The Indigenous Environmental Network mourns the passing of Māori Elder and Traditional Knowledge Holder, Hinewirangi Kohu of Aotearoa (Ngati Kahungungu, Ngati Ranginui.) We express our deepest condolences to Hinewirangi’s whanau (family), the many Māori she worked with and helped in various capacities, the International Indian Treaty Council, and to all those who knew her. Hinewirangi passed away on February 15, 2023, surrounded by her whanau after a long illness.
Hinewirangi was an incredible visionary, teacher, and life-long activist. She was a beautiful singer, artist, poet, published author, and her great sense of humor will always be remembered. Hinewirangi was a long time Board member of the International Indian Treaty Council and through that affiliation she engaged in significant work internationally to ensure protections for Indigenous women and children amongst various other issues. She also represented Māori interests in the Nuclear Free and Independent Pacific Movement. In Aotearoa, she was a strong advocate for Māori women healing from domestic violence and sexual abuse; worked in Waikeria prison with incarcerated Māori men on revitalizing culture and language; worked in restoring Māori musical instruments; and many other cultural empowerment initiatives.

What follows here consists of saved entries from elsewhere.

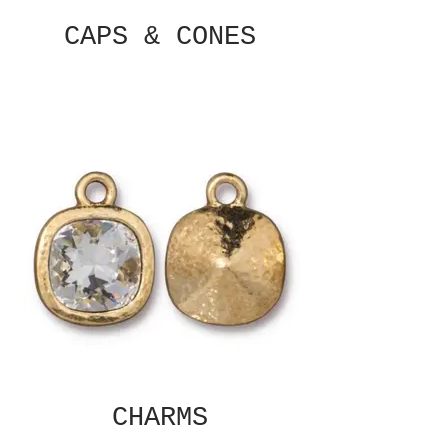
CAPS & CONES
CHARMS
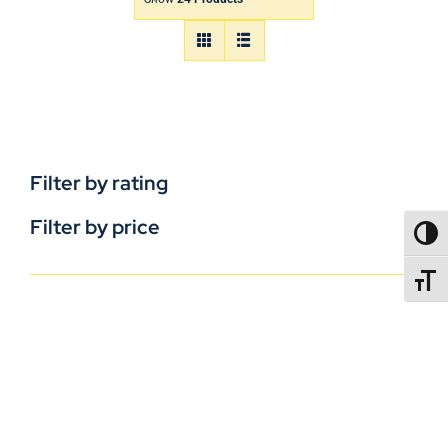
Filter by rating
Filter by price
TOGG
TOGGL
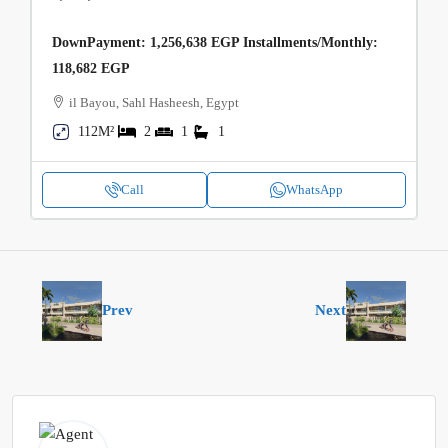
DownPayment: 1,256,638 EGP Installments/Monthly:
118,682 EGP
il Bayou, Sahl Hasheesh, Egypt
112M²
2
1
1
Call
WhatsApp
Prev
Next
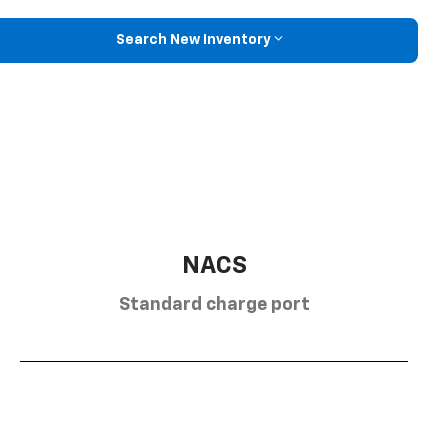
Search New Inventory
NACS
Standard charge port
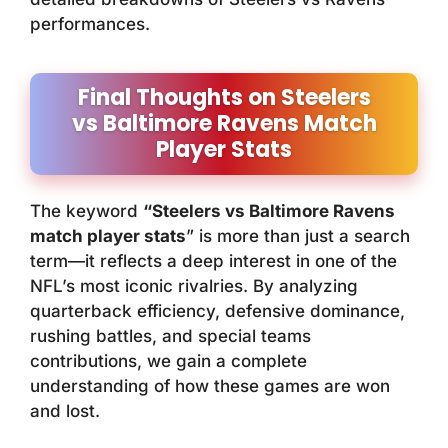
performances.
Final Thoughts on Steelers
vs Baltimore Ravens Match
Player Stats
The keyword
“Steelers vs Baltimore Ravens
match player stats
” is more than just a search
term—it reflects a deep interest in one of the
NFL’s most iconic rivalries. By analyzing
quarterback efficiency, defensive dominance,
rushing battles, and special teams
contributions, we gain a complete
understanding of how these games are won
and lost.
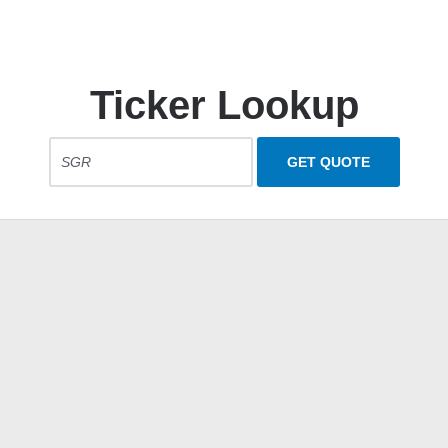
Ticker Lookup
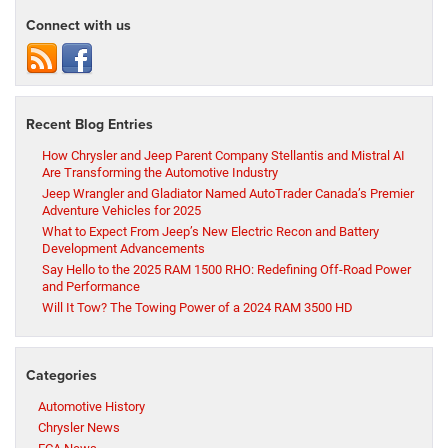
Connect with us
Recent Blog Entries
How Chrysler and Jeep Parent Company Stellantis and Mistral AI
Are Transforming the Automotive Industry
Jeep Wrangler and Gladiator Named AutoTrader Canada’s Premier
Adventure Vehicles for 2025
What to Expect From Jeep’s New Electric Recon and Battery
Development Advancements
Say Hello to the 2025 RAM 1500 RHO: Redefining Off-Road Power
and Performance
Will It Tow? The Towing Power of a 2024 RAM 3500 HD
Categories
Automotive History
Chrysler News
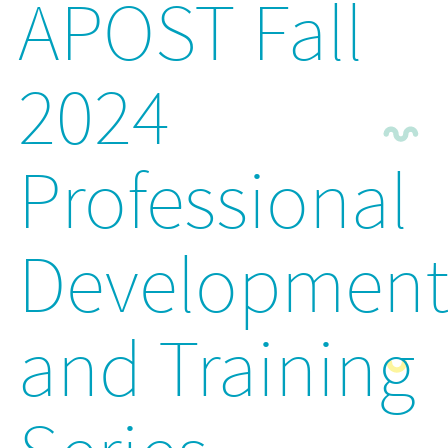
APOST Fall
2024
Professional
Developmen
and Training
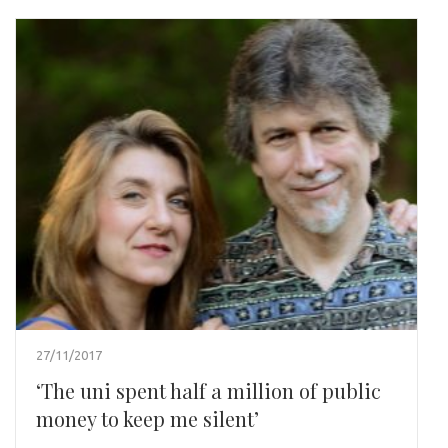
27/11/2017
‘The uni spent half a million of public
money to keep me silent’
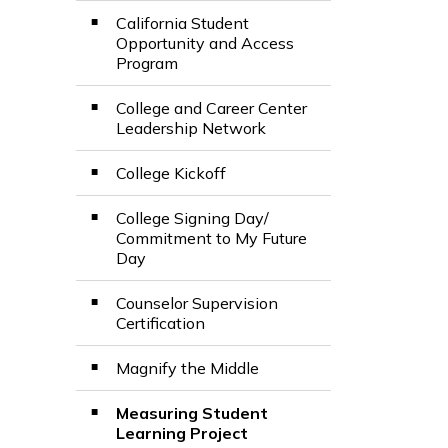
California Student
Opportunity and Access
Program
College and Career Center
Leadership Network
College Kickoff
College Signing Day/
Commitment to My Future
Day
Counselor Supervision
Certification
Magnify the Middle
Measuring Student
Learning Project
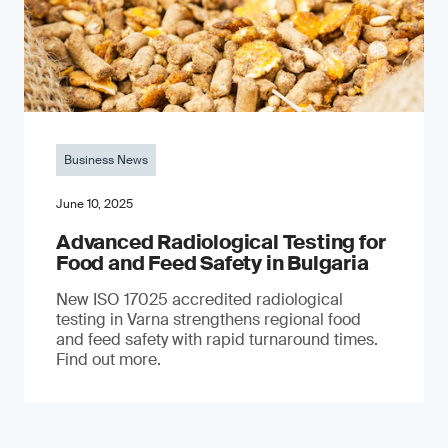
Business News
June 10, 2025
Advanced Radiological Testing for
Food and Feed Safety in Bulgaria
New ISO 17025 accredited radiological
testing in Varna strengthens regional food
and feed safety with rapid turnaround times.
Find out more.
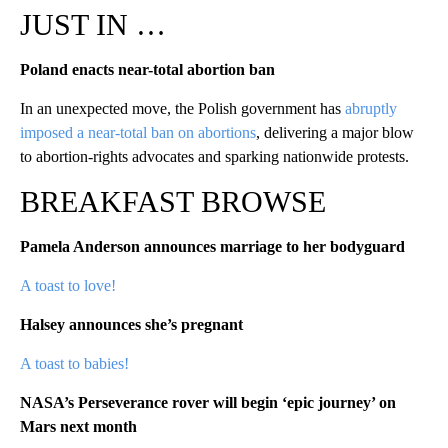
JUST IN …
Poland enacts near-total abortion ban
In an unexpected move, the Polish government has
abruptly
imposed a near-total ban on abortions
, delivering a major blow
to abortion-rights advocates and sparking nationwide protests.
BREAKFAST BROWSE
Pamela Anderson announces marriage to her bodyguard
A toast to love!
Halsey announces she’s pregnant
A toast to babies!
NASA’s Perseverance rover will begin ‘epic journey’ on
Mars next month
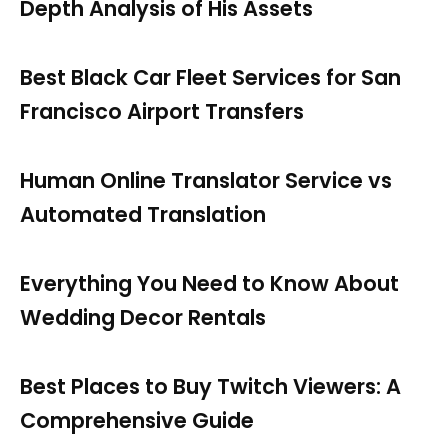
Depth Analysis of His Assets
Best Black Car Fleet Services for San
Francisco Airport Transfers
Human Online Translator Service vs
Automated Translation
Everything You Need to Know About
Wedding Decor Rentals
Best Places to Buy Twitch Viewers: A
Comprehensive Guide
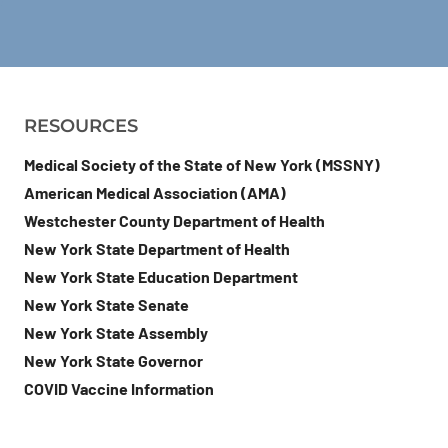
RESOURCES
Medical Society of the State of New York (MSSNY)
American Medical Association (AMA)
Westchester County Department of Health
New York State Department of Health
New York State Education Department
New York State Senate
New York State Assembly
New York State Governor
COVID Vaccine Information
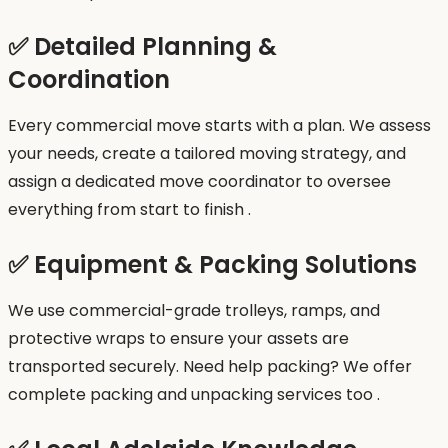
✅ Detailed Planning &
Coordination
Every commercial move starts with a plan. We assess
your needs, create a tailored moving strategy, and
assign a dedicated move coordinator to oversee
everything from start to finish .
✅ Equipment & Packing Solutions
We use commercial-grade trolleys, ramps, and
protective wraps to ensure your assets are
transported securely. Need help packing? We offer
complete packing and unpacking services too .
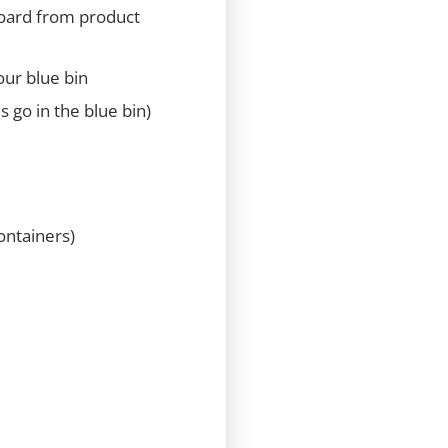
board from product
our blue bin
s go in the blue bin)
ontainers)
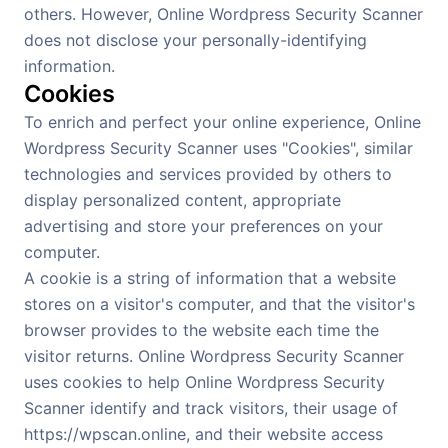
others. However, Online Wordpress Security Scanner
does not disclose your personally-identifying
information.
Cookies
To enrich and perfect your online experience, Online
Wordpress Security Scanner uses "Cookies", similar
technologies and services provided by others to
display personalized content, appropriate
advertising and store your preferences on your
computer.
A cookie is a string of information that a website
stores on a visitor's computer, and that the visitor's
browser provides to the website each time the
visitor returns. Online Wordpress Security Scanner
uses cookies to help Online Wordpress Security
Scanner identify and track visitors, their usage of
https://wpscan.online, and their website access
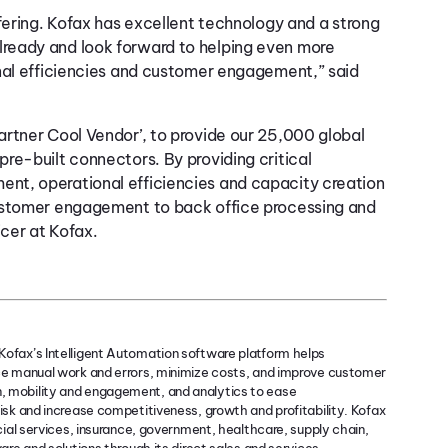
fering. Kofax has excellent technology and a strong
ready and look forward to helping even more
onal efficiencies and customer engagement,” said
rtner Cool Vendor’, to provide our 25,000 global
re-built connectors. By providing critical
nt, operational efficiencies and capacity creation
customer engagement to back office processing and
icer at Kofax.
ofax’s Intelligent Automation software platform helps
ce manual work and errors, minimize costs, and improve customer
, mobility and engagement, and analytics to ease
isk and increase competitiveness, growth and profitability. Kofax
cial services, insurance, government, healthcare, supply chain,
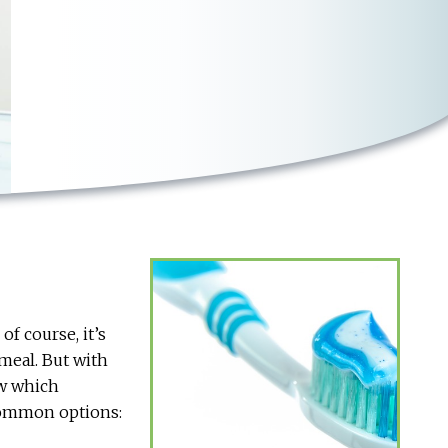
f course, it’s
 meal. But with
ow which
 common options:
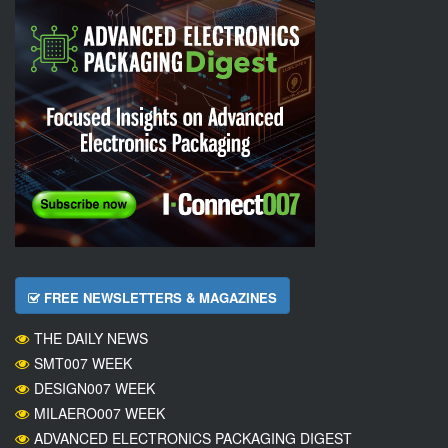
FREE NEWSLETTERS & MAGAZINES
THE DAILY NEWS
SMT007 WEEK
DESIGN007 WEEK
MILAERO007 WEEK
ADVANCED ELECTRONICS PACKAGING DIGEST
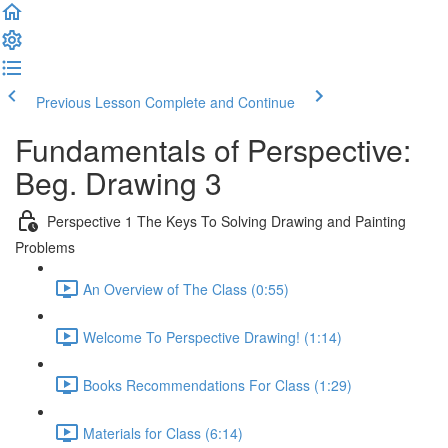
Previous Lesson
Complete and Continue
Fundamentals of Perspective:
Beg. Drawing 3
Perspective 1 The Keys To Solving Drawing and Painting
Problems
An Overview of The Class (0:55)
Welcome To Perspective Drawing! (1:14)
Books Recommendations For Class (1:29)
Materials for Class (6:14)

The Indigenous Environmental Network and the International Indian Treaty Council are sister organizations and through our international work have collaborated with Hinewirangi on many occasions. In 1995, she was a friend and mentor to women who participated in IEN and IITC’s outdoor conference in the Athabascan Chickaloon Village in Alaska. In 2018, Hinewirangi also hosted a delegation with two IEN representatives organized by Movement Rights exploring issues pertaining to the Tuhoe and Whanganui River Iwi (Tribes) and the rights of the Te Urewera Forest and Whanganui River respectively. IEN’s Executive Director, Tom BK Goldtooth shares, “Hinewirangi provided strong support for the delegation, as well as sage wisdom, humor, and made sure all were looked after. Her contributions over the years are significant, and her loss is a loss to us all. Much respect, and spiritual support are extended to her whanau, those she worked with, our relatives at the International Indian Treaty Council and all those who benefitted from her advocacy in all she was involved in.” Hinewirangi was a strong matriarch, and she inspired, befriended, and mentored numerous Indigenous Peoples across the world, and her legacy will live on forever.